Interessante notare, inoltre, che questo fenomeno coinvolge in maniera uniforme tutte le aree rurali e, a livello nazionale mostra una maggiore propensione delle aree situate nelle regioni dell'obiettivo convergenza. Questo ultimo dato può essere interpretato come una maggiore convenienza ad abbandonare il sistema di produzione convenzionale in ragione di tecniche di produzione meno intensive e attuate in aree con minore produttività rispetto alle regioni dell'obiettivo competitività.
In termini assoluti gli ettari di superfici destinate ai terreni a riposo sono risultati pari a circa 515 mila nel 2007, con un'incidenza sulle superfici a seminativi totali pari al 7,4%. La presenza di tali superfici fornisce un'indicazione sulle aree in cui si riscontra una più spiccata tendenza a non coltivare i terreni, con conseguenze sull'ambiente favorevoli laddove vengono assicurate pratiche di mantenimento dei terreni in buone condizioni agronomiche e ambientali. L'andamento dei terreni a riposo nel tempo può essere messo in correlazione con l'introduzione del disaccoppiamento della PAC, che dal 2005 ha registrato un certo aumento dei terreni ritirati dalla produzione.
In Italia, si è assistito anche ad un incremento delle superfici investite a foraggere avvicendate passando, in termini assoluti, da circa 1,5 milioni di ettari del 2000 a circa 1,8 milioni del 2007, con un'incidenza sulle superfici totali pari a 25,8% (+ 5 punti percentuali rispetto al 2000). La presenza di foraggere avvicendate risulta maggiore nelle aree con problemi complessivi di sviluppo delle Regioni obiettivo competitività. Questo dato fornisce un'indicazione sulle aree in cui si registra una maggiore propensione da parte degli agricoltori ad utilizzare tecniche di avvicendamento con coltivazioni particolarmente favorevoli per la gestione sostenibile dei terreni.
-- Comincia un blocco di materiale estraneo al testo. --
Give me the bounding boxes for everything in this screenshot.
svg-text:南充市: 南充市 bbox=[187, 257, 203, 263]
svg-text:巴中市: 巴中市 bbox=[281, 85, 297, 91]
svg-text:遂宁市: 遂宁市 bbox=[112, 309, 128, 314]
La presenza di aziende con prati permanenti e pascoli rispetto alle aziende con superficie agricola utilizzata totali, come noto, rappresenta un importante indicatore di identificazione delle aree agricole ad alto valore naturale, quindi fornisce un'indicazione della presenza di tali aree sul territorio rurale. Dall'analisi risulta che le zone rurali con problemi complessivi di sviluppo delle regioni competitività, sono le aree in cui la presenza di tali aziende è notevolmente maggiore. In termini assoluti, in Italia, il numero di aziende con prati permanenti e pascoli è risultato pari a circa 431 mila del 2007, con un'incidenza sulle aziende con SAU totali nel 2007 pari al 20,8%.
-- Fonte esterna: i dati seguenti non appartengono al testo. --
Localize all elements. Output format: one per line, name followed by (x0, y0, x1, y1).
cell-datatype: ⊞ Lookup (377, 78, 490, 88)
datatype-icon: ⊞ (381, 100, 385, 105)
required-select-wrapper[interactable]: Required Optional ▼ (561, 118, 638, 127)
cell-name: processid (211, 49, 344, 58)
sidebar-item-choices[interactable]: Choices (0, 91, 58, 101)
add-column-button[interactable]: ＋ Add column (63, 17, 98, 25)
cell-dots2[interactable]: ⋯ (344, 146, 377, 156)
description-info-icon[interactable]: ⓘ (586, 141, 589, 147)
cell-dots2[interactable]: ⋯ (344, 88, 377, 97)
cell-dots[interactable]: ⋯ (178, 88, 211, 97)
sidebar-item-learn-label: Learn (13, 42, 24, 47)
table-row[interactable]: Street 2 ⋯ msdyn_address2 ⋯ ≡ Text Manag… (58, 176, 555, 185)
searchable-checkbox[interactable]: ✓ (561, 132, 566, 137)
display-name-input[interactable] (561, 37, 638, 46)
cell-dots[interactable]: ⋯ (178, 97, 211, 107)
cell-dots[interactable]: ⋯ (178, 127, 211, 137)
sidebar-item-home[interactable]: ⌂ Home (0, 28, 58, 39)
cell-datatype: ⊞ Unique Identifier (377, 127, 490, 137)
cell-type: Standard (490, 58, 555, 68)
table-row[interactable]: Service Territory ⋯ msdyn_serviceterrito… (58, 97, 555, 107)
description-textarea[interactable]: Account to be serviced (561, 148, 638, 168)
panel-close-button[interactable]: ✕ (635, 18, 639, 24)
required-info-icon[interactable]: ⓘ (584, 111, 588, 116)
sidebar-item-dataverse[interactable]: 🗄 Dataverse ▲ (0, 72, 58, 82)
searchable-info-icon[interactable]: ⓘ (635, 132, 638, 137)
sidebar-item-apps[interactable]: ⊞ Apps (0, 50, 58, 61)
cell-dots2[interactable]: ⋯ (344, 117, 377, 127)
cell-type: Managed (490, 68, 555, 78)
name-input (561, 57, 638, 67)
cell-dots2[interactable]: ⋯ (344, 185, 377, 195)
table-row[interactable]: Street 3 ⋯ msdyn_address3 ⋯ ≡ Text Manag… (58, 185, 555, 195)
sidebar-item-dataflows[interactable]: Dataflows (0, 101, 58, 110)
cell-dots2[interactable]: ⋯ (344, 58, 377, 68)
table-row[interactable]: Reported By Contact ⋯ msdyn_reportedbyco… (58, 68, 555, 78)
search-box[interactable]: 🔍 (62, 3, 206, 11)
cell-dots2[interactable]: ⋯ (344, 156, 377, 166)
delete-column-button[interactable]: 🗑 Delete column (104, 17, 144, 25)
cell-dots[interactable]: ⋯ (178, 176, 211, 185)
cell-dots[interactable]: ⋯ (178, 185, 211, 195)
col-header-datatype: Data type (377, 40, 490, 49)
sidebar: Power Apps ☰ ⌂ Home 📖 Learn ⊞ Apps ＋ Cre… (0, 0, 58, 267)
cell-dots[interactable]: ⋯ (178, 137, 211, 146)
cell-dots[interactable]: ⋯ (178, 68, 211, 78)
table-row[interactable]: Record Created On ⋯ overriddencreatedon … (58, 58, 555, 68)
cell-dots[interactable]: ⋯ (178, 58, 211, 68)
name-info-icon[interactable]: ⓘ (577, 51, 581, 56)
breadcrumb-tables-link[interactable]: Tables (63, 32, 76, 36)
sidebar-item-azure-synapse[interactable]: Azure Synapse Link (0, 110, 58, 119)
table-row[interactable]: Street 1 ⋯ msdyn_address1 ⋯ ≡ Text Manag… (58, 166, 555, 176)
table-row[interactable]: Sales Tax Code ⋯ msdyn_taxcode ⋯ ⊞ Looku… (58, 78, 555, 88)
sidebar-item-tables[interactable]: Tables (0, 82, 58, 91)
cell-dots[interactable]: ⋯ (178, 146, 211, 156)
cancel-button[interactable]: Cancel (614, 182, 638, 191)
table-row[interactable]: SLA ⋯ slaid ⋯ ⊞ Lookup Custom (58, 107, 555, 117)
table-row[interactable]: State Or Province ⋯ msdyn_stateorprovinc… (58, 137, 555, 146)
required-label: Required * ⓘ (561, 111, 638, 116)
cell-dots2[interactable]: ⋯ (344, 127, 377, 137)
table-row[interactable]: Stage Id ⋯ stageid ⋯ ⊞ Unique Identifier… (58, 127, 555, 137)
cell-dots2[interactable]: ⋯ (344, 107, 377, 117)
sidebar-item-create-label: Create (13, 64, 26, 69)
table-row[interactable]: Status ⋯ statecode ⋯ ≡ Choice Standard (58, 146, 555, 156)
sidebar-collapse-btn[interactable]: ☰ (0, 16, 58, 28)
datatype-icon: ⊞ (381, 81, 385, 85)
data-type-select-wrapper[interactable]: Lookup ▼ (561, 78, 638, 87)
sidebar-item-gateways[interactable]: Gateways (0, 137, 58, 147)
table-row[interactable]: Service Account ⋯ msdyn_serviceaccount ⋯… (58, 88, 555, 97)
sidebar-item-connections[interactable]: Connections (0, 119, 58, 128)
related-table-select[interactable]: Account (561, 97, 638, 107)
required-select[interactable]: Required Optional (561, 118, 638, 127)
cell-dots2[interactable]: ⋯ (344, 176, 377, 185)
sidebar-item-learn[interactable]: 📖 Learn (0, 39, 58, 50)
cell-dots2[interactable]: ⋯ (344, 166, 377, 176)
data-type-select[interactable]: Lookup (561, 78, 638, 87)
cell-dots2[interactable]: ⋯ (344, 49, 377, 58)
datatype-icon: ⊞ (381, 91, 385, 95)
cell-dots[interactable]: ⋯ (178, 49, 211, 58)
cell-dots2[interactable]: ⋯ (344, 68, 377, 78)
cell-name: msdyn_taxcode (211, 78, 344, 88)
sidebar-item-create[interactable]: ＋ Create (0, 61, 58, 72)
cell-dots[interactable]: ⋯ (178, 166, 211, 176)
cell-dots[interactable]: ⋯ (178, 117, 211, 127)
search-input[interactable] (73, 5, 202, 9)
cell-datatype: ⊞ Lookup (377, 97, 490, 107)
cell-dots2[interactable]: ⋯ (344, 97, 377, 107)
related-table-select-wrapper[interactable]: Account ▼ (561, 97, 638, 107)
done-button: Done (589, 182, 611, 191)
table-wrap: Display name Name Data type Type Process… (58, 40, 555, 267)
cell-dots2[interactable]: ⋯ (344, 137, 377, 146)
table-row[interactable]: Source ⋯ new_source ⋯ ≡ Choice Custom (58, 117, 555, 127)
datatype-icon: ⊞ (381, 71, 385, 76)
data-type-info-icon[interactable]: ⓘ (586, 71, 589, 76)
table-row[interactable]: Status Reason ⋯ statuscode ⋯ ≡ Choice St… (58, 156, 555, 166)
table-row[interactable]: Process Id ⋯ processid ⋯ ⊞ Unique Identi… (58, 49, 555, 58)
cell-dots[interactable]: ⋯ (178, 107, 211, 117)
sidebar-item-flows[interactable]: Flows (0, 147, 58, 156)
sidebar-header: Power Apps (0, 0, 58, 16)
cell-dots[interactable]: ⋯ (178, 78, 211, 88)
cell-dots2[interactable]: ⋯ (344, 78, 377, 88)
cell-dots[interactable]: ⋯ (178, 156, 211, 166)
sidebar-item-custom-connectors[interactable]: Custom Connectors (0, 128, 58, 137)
Da queste considerazioni emerge la conferma che la variabilità dei sistemi agricoli e ambientali italiani non consente facili standardizzazioni e che la programmazione di politiche di sviluppo rurale e agroambientali efficaci deve necessariamente tenere conto delle specifiche caratteristiche regionali e, ancor più in dettaglio, di quelle locali.
Tutto ciò rappresenta una sfida di notevole importanza in vista della riforma della PAC post-2013, tanto più importante alla luce del maggiore orientamento al greening promosso dalla Commissione europea.
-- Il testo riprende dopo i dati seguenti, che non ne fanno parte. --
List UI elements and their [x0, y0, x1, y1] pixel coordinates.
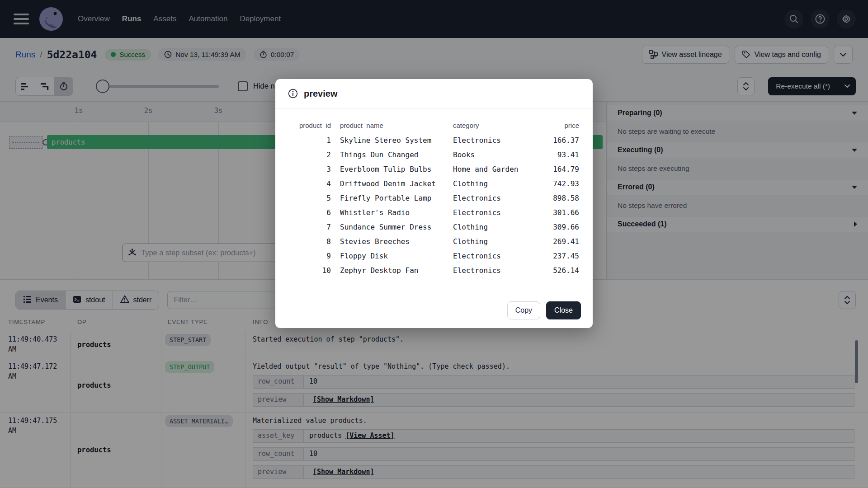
copy-button[interactable]: Copy [507, 301, 540, 319]
preview-cell: 301.66 [553, 208, 579, 217]
preview-dialog: preview product_idproduct_namecategorypr… [275, 79, 593, 328]
preview-column-product_id: product_id [289, 122, 331, 129]
preview-cell: 2 [289, 150, 331, 159]
preview-cell: 4 [289, 179, 331, 188]
preview-cell: 3 [289, 165, 331, 174]
preview-cell: Clothing [453, 223, 553, 231]
preview-cell: Electronics [453, 136, 553, 145]
preview-table-row: 10Zephyr Desktop FanElectronics526.14 [289, 263, 579, 277]
preview-cell: Whistler's Radio [331, 208, 453, 217]
preview-cell: 898.58 [553, 194, 579, 202]
preview-cell: 5 [289, 194, 331, 202]
preview-cell: Electronics [453, 252, 553, 260]
preview-cell: Sundance Summer Dress [331, 223, 453, 231]
preview-cell: 1 [289, 136, 331, 145]
preview-cell: 309.66 [553, 223, 579, 231]
preview-cell: 93.41 [553, 150, 579, 159]
preview-cell: 9 [289, 252, 331, 260]
preview-cell: Home and Garden [453, 165, 553, 174]
preview-table-row: 4Driftwood Denim JacketClothing742.93 [289, 176, 579, 191]
preview-cell: 8 [289, 237, 331, 246]
preview-cell: 269.41 [553, 237, 579, 246]
preview-cell: Stevies Breeches [331, 237, 453, 246]
preview-cell: Things Dun Changed [331, 150, 453, 159]
preview-cell: Electronics [453, 194, 553, 202]
preview-cell: Electronics [453, 208, 553, 217]
preview-table-header-row: product_idproduct_namecategoryprice [289, 117, 579, 133]
preview-table-row: 7Sundance Summer DressClothing309.66 [289, 220, 579, 234]
preview-cell: Zephyr Desktop Fan [331, 266, 453, 275]
preview-cell: 742.93 [553, 179, 579, 188]
preview-cell: Clothing [453, 237, 553, 246]
preview-column-price: price [553, 122, 579, 129]
preview-table: product_idproduct_namecategoryprice1Skyl… [275, 108, 593, 277]
preview-column-product_name: product_name [331, 122, 453, 129]
preview-cell: Skyline Stereo System [331, 136, 453, 145]
preview-cell: 166.37 [553, 136, 579, 145]
preview-table-row: 1Skyline Stereo SystemElectronics166.37 [289, 133, 579, 147]
preview-cell: Floppy Disk [331, 252, 453, 260]
preview-cell: Driftwood Denim Jacket [331, 179, 453, 188]
preview-dialog-footer: Copy Close [507, 301, 581, 319]
preview-cell: 526.14 [553, 266, 579, 275]
close-button[interactable]: Close [546, 301, 581, 319]
preview-cell: Books [453, 150, 553, 159]
preview-cell: 237.45 [553, 252, 579, 260]
preview-dialog-header: preview [275, 79, 593, 108]
preview-table-row: 6Whistler's RadioElectronics301.66 [289, 205, 579, 220]
preview-table-row: 5Firefly Portable LampElectronics898.58 [289, 191, 579, 205]
preview-column-category: category [453, 122, 553, 129]
preview-cell: 164.79 [553, 165, 579, 174]
preview-table-row: 9Floppy DiskElectronics237.45 [289, 249, 579, 263]
preview-cell: Everbloom Tulip Bulbs [331, 165, 453, 174]
preview-dialog-title: preview [304, 89, 337, 99]
preview-cell: Clothing [453, 179, 553, 188]
preview-table-row: 3Everbloom Tulip BulbsHome and Garden164… [289, 162, 579, 176]
preview-table-row: 2Things Dun ChangedBooks93.41 [289, 147, 579, 162]
preview-cell: Electronics [453, 266, 553, 275]
info-icon [288, 89, 298, 99]
preview-cell: 10 [289, 266, 331, 275]
preview-cell: Firefly Portable Lamp [331, 194, 453, 202]
preview-table-row: 8Stevies BreechesClothing269.41 [289, 234, 579, 249]
preview-cell: 7 [289, 223, 331, 231]
preview-cell: 6 [289, 208, 331, 217]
Per tale ragione si ritiene necessario promuovere il più ampio dibattito su questi temi e documentare, con maggiori e più specifici approfondimenti e studi, le caratteristiche strutturali e gestionali delle aziende agricole opportunamente inserite nei contesti rurali, ai quali appartengono e nei quali si trovano ad operare.
Letizia Atorino
(1) Il database sarà integrato con i dati dell'ultimo censimento Istat del 2010.